A inflação não caiu, ao contrário.

De uma taxa de 6,4% em 2014, saltou para 8,9% em 12 meses até junho.

Uma taxa de juro sideral acionada para controla-la, fez explodir o serviço da dívida pública.

Em uma sociedade marcada pela postergação de programas urgentes, como a construção de creches e de casas populares, caso da terceira etapa do Minha Casa, Minha Vida, criou-se uma bolsa rentista equivalente a 7,5% do PIB em 12 meses, para pagar juros.

É transferência de renda direto na veia do mercado financeiro.

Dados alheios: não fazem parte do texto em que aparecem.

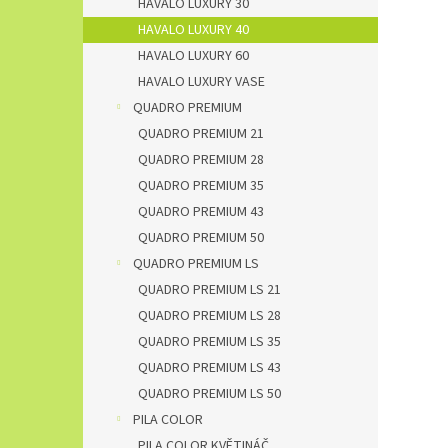
HAVALO LUXURY 30
HAVALO LUXURY 40
HAVALO LUXURY 60
HAVALO LUXURY VASE
QUADRO PREMIUM
QUADRO PREMIUM 21
QUADRO PREMIUM 28
QUADRO PREMIUM 35
QUADRO PREMIUM 43
QUADRO PREMIUM 50
QUADRO PREMIUM LS
QUADRO PREMIUM LS 21
QUADRO PREMIUM LS 28
QUADRO PREMIUM LS 35
QUADRO PREMIUM LS 43
QUADRO PREMIUM LS 50
PILA COLOR
PILA COLOR KVĚTINÁČ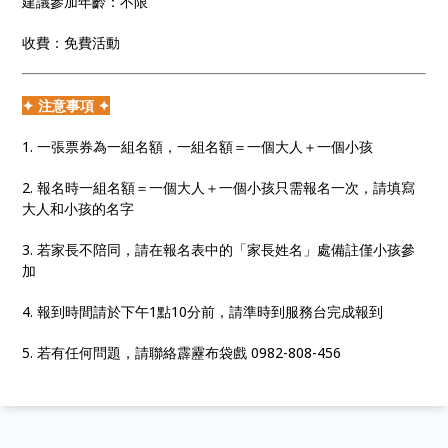
建議參加年齡：不限
收費：免費活動
✦ 注意事項 ✦
1. 一張票券為一組名額，一組名額＝一個大人＋一個小孩
2. 報名時一組名額＝一個大人＋一個小孩只需報名一次，請填寫
大人和小孩的名字
3. 若家長不陪同，請在報名表中的「家長姓名」處備註僅小孩參
加
4. 報到時間請於下午1點10分前，請準時到服務台完成報到
5. 若有任何問題，請聯絡霹靂布袋戲 0982-808-456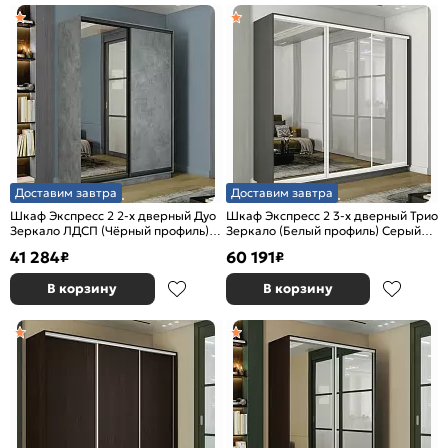
Доставим завтра
Доставим завтра
Шкаф Экспресс 2 2-х дверный Дуо
Шкаф Экспресс 2 3-х дверный Трио
Зеркало ЛДСП (Чёрный профиль)
Зеркало (Белый профиль) Серый
Бетон 1600x2200x600
Диамант 2400x2400x450
41 284
60 191
₽
₽
В корзину
В корзину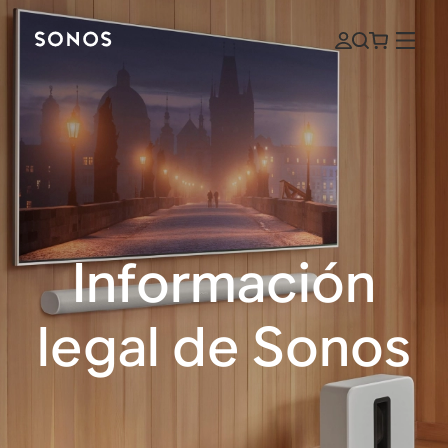
Información
legal de Sonos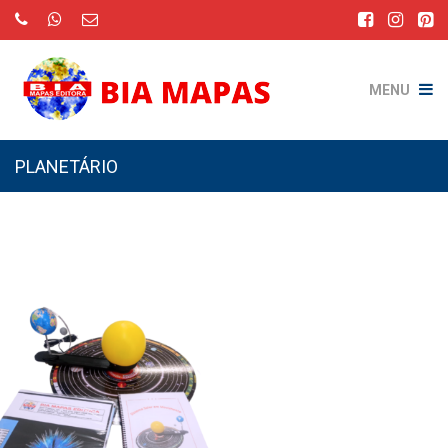
MENU
PLANETÁRIO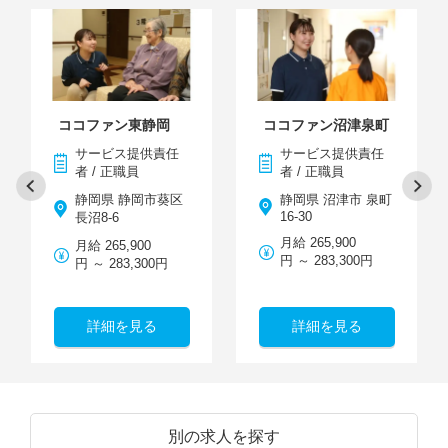
ココファン東静岡
ココファン沼津泉町
サービス提供責任
サービス提供責任
者 / 正職員
者 / 正職員
静岡県 静岡市葵区
静岡県 沼津市 泉町
16-30
長沼8-6
月給 265,900
月給 265,900
円 ～ 283,300円
円 ～ 283,300円
詳細を見る
詳細を見る
別の求人を探す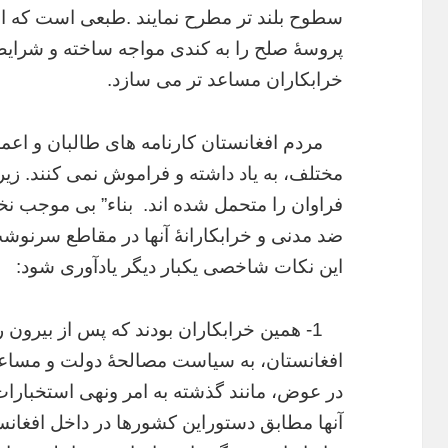
سطوح بلند تر مطرح نمایند .طبعی است که اف
پروسۀ صلح را به کندی مواجه ساخته و شرایط 
خرابکاران مساعد تر می سازد.
مردم افغانستان کارنامه های طالبان و اعما
مختلف، به یاد داشته و فراموش نمی کنند. زیرا 
فراوان را متحمل شده اند. بناء” بی موجب نخوا
ضد مدنی و خرابکارانۀ آنها در مقاطع سرنوش
این نکات شاخصی یکبار دیگر یادآوری شود:
1- همین خرابکاران بودند که پس از بیرو
افغانستان، به سیاست مصالحۀ دولت و مساعی
در عوض، مانند گذشته به امر ونهی استخبارات 
آنها مطابق دستوراین کشورها در داخل افغانس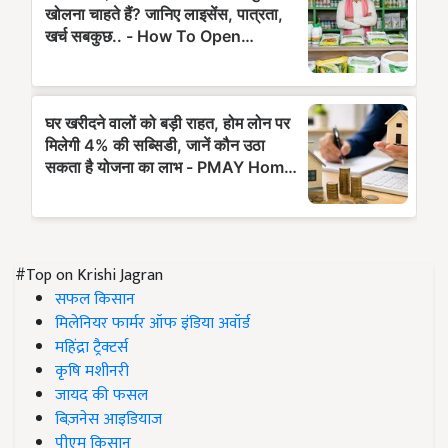
#Top on Krishi Jagran
सफल किसान
मिलेनियर फार्मर ऑफ इंडिया अवॉर्ड
महिंद्रा ट्रैक्टर्स
कृषि मशीनरी
जायद की फसल
बिज़नेस आइडियाज
पीएम किसान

Só no primeiro trimestre, lembra o economista Amir Khair, enquanto o governo economizava R$ 18 bi em direitos trabalhistas e na previdência social para reforçar o superávit, ‘as despesas com juros atingiriam R$ 85 bilhões’.

São dezenas de Lava Jatos canalizadas gentilmente aos endinheirados brasileiros, fazendo a dívida bruta aumentar em R$ 227,8 bilhões, apenas no primeiro trimestre.

Pode piorar.

A taxa de juro real (acima da inflação) projetada para os próximos 12 meses é de explosivos 9%.

Nada se iguala a isso na face da terra.

Insista-se: não são os gastos com o funcionalismo, os programas sociais ou a execrável roubalheira da Lava Jato, mas o custo do dinheiro fixado pelo BC que está bombando o déficit público que se pretendia reduzir.

Hoje ele é de 6,4% do PIB.

Superior ao de 2014 (6,2%), utilizado então como argumento pela mídia & mercados para induzir a Presidenta reeleita a fazer o que, assustada, acabou concedendo: terceirizar o manejo da economia aos doutores em equilíbrio macroeconômico.

‘Para corrigir a desastrada gestão do ‘lulopopulismo’, bradavam os assertivos rapazes e moças da crônica financeira.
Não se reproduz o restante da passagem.